## WHAT TO DO:
Please return every record exactly, with no pictures included.

## SUPPLIED MATERIAL:
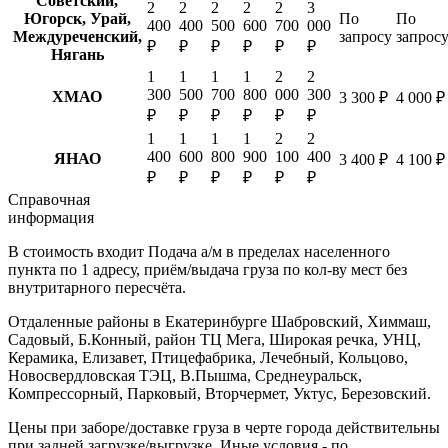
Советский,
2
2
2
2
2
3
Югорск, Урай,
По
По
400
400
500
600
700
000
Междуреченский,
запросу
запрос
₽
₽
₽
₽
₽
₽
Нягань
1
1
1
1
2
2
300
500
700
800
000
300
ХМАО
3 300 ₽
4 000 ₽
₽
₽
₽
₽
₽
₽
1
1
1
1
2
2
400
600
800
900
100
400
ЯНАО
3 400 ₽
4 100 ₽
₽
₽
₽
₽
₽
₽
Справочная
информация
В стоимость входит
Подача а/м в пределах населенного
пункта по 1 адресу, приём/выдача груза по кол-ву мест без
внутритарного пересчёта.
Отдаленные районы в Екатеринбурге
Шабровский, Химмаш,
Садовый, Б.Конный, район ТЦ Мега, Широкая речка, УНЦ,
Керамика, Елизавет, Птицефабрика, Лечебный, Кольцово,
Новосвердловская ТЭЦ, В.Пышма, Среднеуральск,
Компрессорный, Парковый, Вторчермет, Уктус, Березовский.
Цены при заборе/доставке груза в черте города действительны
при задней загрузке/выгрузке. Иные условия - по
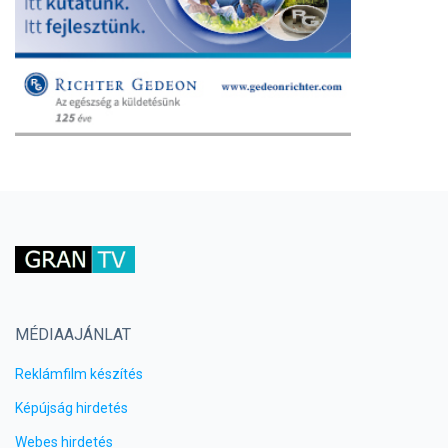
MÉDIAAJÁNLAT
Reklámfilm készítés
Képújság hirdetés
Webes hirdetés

## TASK OUTPUT:
Советский,
2
2
2
2
2
3
Югорск, Урай,
По
По
400
400
500
600
700
000
Междуреченский,
запросу
запрос
₽
₽
₽
₽
₽
₽
Нягань
1
1
1
1
2
2
300
500
700
800
000
300
ХМАО
3 300 ₽
4 000 ₽
₽
₽
₽
₽
₽
₽
1
1
1
1
2
2
400
600
800
900
100
400
ЯНАО
3 400 ₽
4 100 ₽
₽
₽
₽
₽
₽
₽
Справочная
информация
В стоимость входит
Подача а/м в пределах населенного
пункта по 1 адресу, приём/выдача груза по кол-ву мест без
внутритарного пересчёта.
Отдаленные районы в Екатеринбурге
Шабровский, Химмаш,
Садовый, Б.Конный, район ТЦ Мега, Широкая речка, УНЦ,
Керамика, Елизавет, Птицефабрика, Лечебный, Кольцово,
Новосвердловская ТЭЦ, В.Пышма, Среднеуральск,
Компрессорный, Парковый, Вторчермет, Уктус, Березовский.
Цены при заборе/доставке груза в черте города действительны
при задней загрузке/выгрузке. Иные условия - по
MÉDIAAJÁNLAT
Reklámfilm készítés
Képújság hirdetés
Webes hirdetés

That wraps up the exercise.